Sune, as a nation, also didn’t have that many enemies capable of creating such a thing, and the Vidu’s doctor was a butcher, not a scientist; it couldn’t have been him.

“Oh yeah, and even you, with your black market connections, won’t be able to get your hands on this antidote,” Dimon persevered.

“Doing what I want is your one shot at ever running on four paws again, you bastard.” I inhaled deeply, loomed a little more menacingly, and caught the satisfying scent of his fear, fear he wasn’t supposed to feel at all as a Rummicaron.

“That so?” I drawled. “What’s to stop me from just taking it from you, right now?

” I raised my hands and flexed them as if I intended to wrap them around his thick neck and wring the life from him.

He stepped back, glaring furiously, and a dozen rifles were leveled at once in my direction.

Ah, now the whole damn crew stank of fear, of terror. What a sorry lot they were.

Why had I ever worked with these idiots?

They were nothing like the males of the Varakartoom, for whom I could have nothing but respect.

At least that answered one question: I was right where I belonged on Asmoded’s ship.

That crew was where I belonged, and Irena was my home.

Soon, I’d make sure those two places were one and the same.

Xathena was the only one who did not smell afraid.

She stood her ground, though she’d aimed her gun at me, but then she’d been aiming that gun my way from the start.

No, the Xurtal second-in-command was itching to shoot me, diamond be damned.

She wanted payback, even at the cost of survival, it seemed.

I didn’t take her for a fool, so perhaps she knew something I didn’t.

Pretending to consider what Dimon said, I took my time drawing out the moment.

I met the eyes of each male, watching in satisfaction as some rifles rattled in trembling hands.

This was fun, but it would be more fun to kill a few of them and thin the herd.

They’d really fear me then. “Sure,” I drawled, twisting to give the shaking Ovt an extra-fierce grin. “Guns trump claws, I guess. Where to?”

Dimon hid his sigh of relief and indicated the forest to his left.

“The mansion is that way. The diamond should be in the vault. Get it.” He didn’t think it was that easy, did he?

I knew he didn’t, but he seemed in a hurry now.

That could only mean one thing: Jalima had lost patience, and an assassin had been dispatched to get rid of Dimon and his pirates. I grinned.

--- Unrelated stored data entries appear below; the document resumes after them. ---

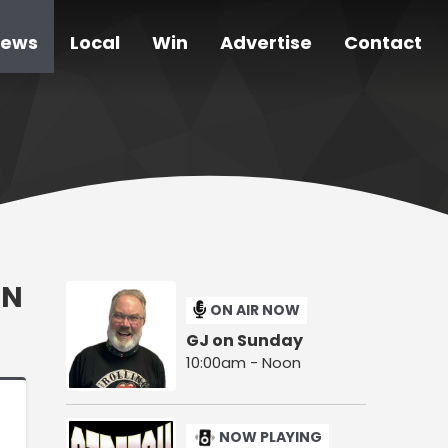
ews
Local
Win
Advertise
Contact
ON
ON AIR NOW
GJ on Sunday
10:00am - Noon
NOW PLAYING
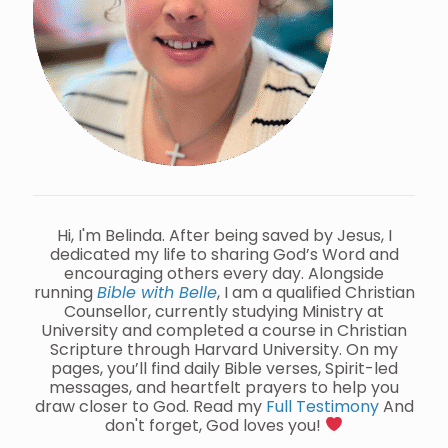
Hi, I'm Belinda. After being saved by Jesus, I
dedicated my life to sharing God’s Word and
encouraging others every day. Alongside
running
Bible with Belle
, I am a qualified Christian
Counsellor, currently studying Ministry at
University and completed a course in Christian
Scripture through Harvard University. On my
pages, you’ll find daily Bible verses, Spirit-led
messages, and heartfelt prayers to help you
draw closer to God. Read my
Full Testimony
And
don't forget, God loves you!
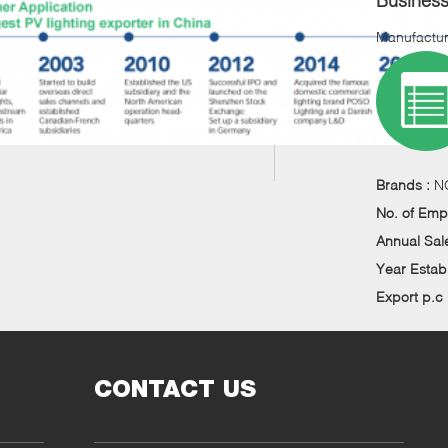
Busines
Manufactur
Brands :
N
No. of Emp
Annual Sal
Year Estab
Export p.c
CONTACT US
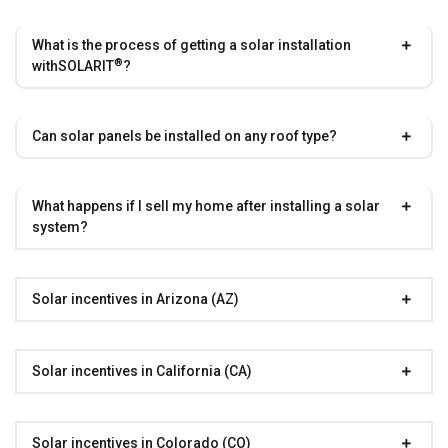
What is the process of getting a solar installation
®
with
SOLARIT
?
Can solar panels be installed on any roof type?
What happens if I sell my home after installing a solar
system?
Solar incentives in Arizona (AZ)
Solar incentives in California (CA)
Solar incentives in Colorado (CO)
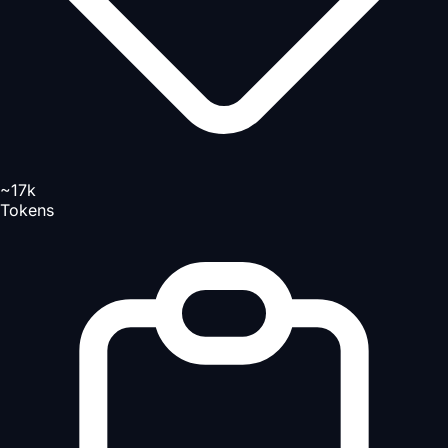
~17k
Tokens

“You expect me to steal you the Verana diamond without shifting? Are you crazy?” He opened his massive maw, sharp teeth glittering menacingly, but only by virtue of there being so many of them.

Dimon definitely did not have the upper hand right now, and he knew it.

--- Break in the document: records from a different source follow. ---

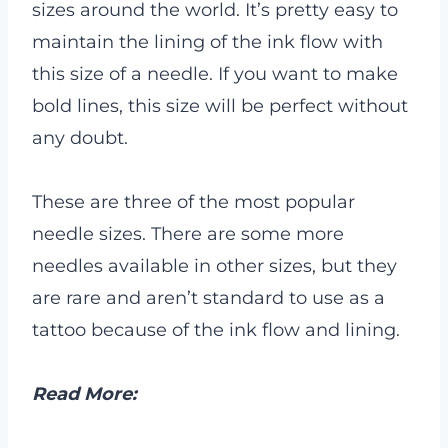
sizes around the world. It’s pretty easy to
maintain the lining of the ink flow with
this size of a needle. If you want to make
bold lines, this size will be perfect without
any doubt.
These are three of the most popular
needle sizes. There are some more
needles available in other sizes, but they
are rare and aren’t standard to use as a
tattoo because of the ink flow and lining.
Read More:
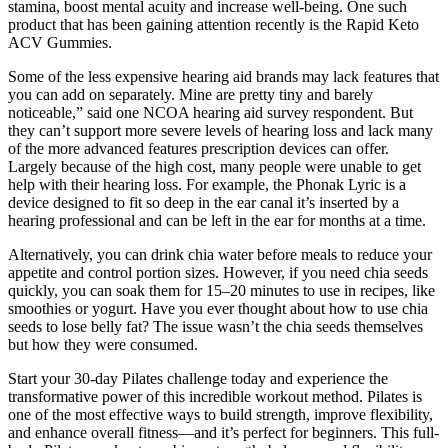
stamina, boost mental acuity and increase well-being. One such
product that has been gaining attention recently is the Rapid Keto
ACV Gummies.
Some of the less expensive hearing aid brands may lack features that
you can add on separately. Mine are pretty tiny and barely
noticeable,” said one NCOA hearing aid survey respondent. But
they can’t support more severe levels of hearing loss and lack many
of the more advanced features prescription devices can offer.
Largely because of the high cost, many people were unable to get
help with their hearing loss. For example, the Phonak Lyric is a
device designed to fit so deep in the ear canal it’s inserted by a
hearing professional and can be left in the ear for months at a time.
Alternatively, you can drink chia water before meals to reduce your
appetite and control portion sizes. However, if you need chia seeds
quickly, you can soak them for 15–20 minutes to use in recipes, like
smoothies or yogurt. Have you ever thought about how to use chia
seeds to lose belly fat? The issue wasn’t the chia seeds themselves
but how they were consumed.
Start your 30-day Pilates challenge today and experience the
transformative power of this incredible workout method. Pilates is
one of the most effective ways to build strength, improve flexibility,
and enhance overall fitness—and it’s perfect for beginners. This full-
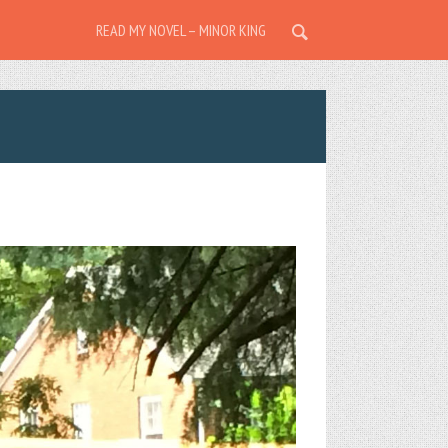
READ MY NOVEL – MINOR KING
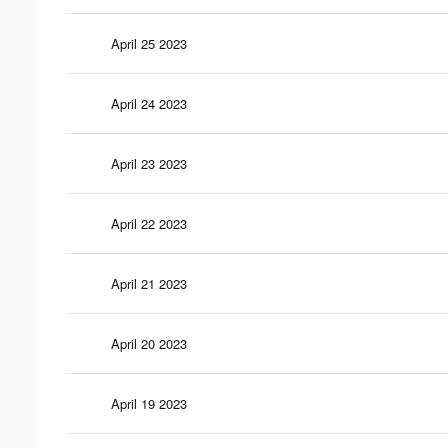
April 25 2023
April 24 2023
April 23 2023
April 22 2023
April 21 2023
April 20 2023
April 19 2023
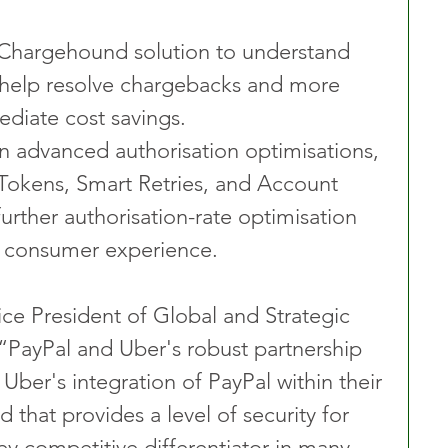
Chargehound solution to understand 
help resolve chargebacks and more 
diate cost savings.
n advanced authorisation optimisations, 
Tokens, Smart Retries, and Account 
further authorisation-rate optimisation 
 consumer experience.
ce President of Global and Strategic 
 “PayPal and Uber's robust partnership 
Uber's integration of PayPal within their 
that provides a level of security for 
ey competitive differentiator in many 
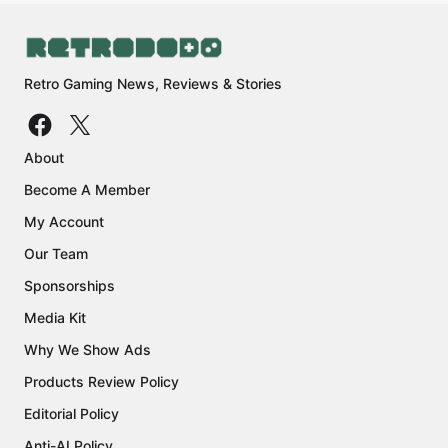
Retro Gaming News, Reviews & Stories
About
Become A Member
My Account
Our Team
Sponsorships
Media Kit
Why We Show Ads
Products Review Policy
Editorial Policy
Anti-AI Policy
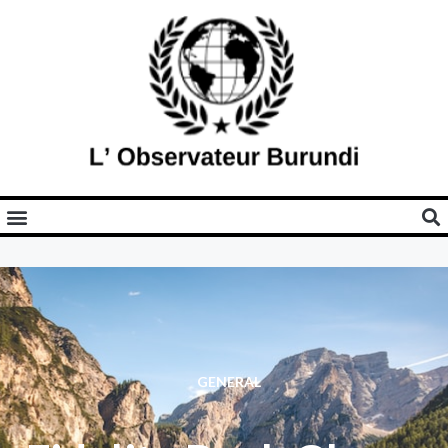
GENERAL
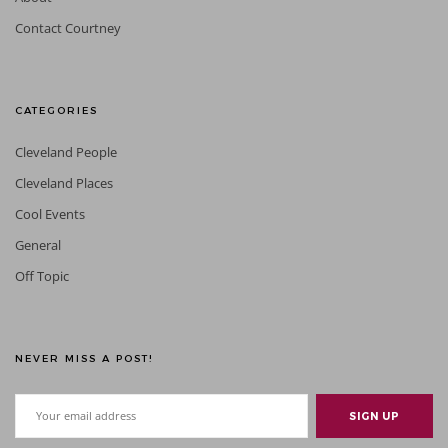
Contact Courtney
CATEGORIES
Cleveland People
Cleveland Places
Cool Events
General
Off Topic
NEVER MISS A POST!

His crew knew it, and worse, Xathena knew it.

No, that wasn’t going to last much longer. Dimon’s days were coming to an end.

“Fine,” he snarled, his expression growing tight.

He must have been hitting the Roka more over the past five years, because his emotions were far closer to the surface than they’d ever been.

I could read him like he was an open book.

“Recon, then. We’ll discuss the terms of the actual theft when you get back and confirm it’s here.

” In other words, he was suggesting giving me the ‘antidote’ to allow me to steal the diamond.

I shrugged and, without a word, turned on my heels.

Under the chorus of guns cocking and boots shifting, I jogged away without a word.

They did not shoot, but the skin on my bare back prickled anyway.

The feeling did not fade until I’d put at least a dozen trees between me and the clearing.

I was certain they were keeping track of me someway, eyes in the sky, tracking my heat signature, something.

Though I’d checked my pants and boots thoroughly, I knew there was no tracker on them.

Fine. I could do this bit on two legs anyway.

I might not be an expert scout like some of the others on the Varakartoom’s crew, but I was definitely the best when it came to a job like this.

Only Mitnick might be more suited to cracking a security system and vault than I was, but then I wasn’t going to crack it, I just needed to slip through the holes.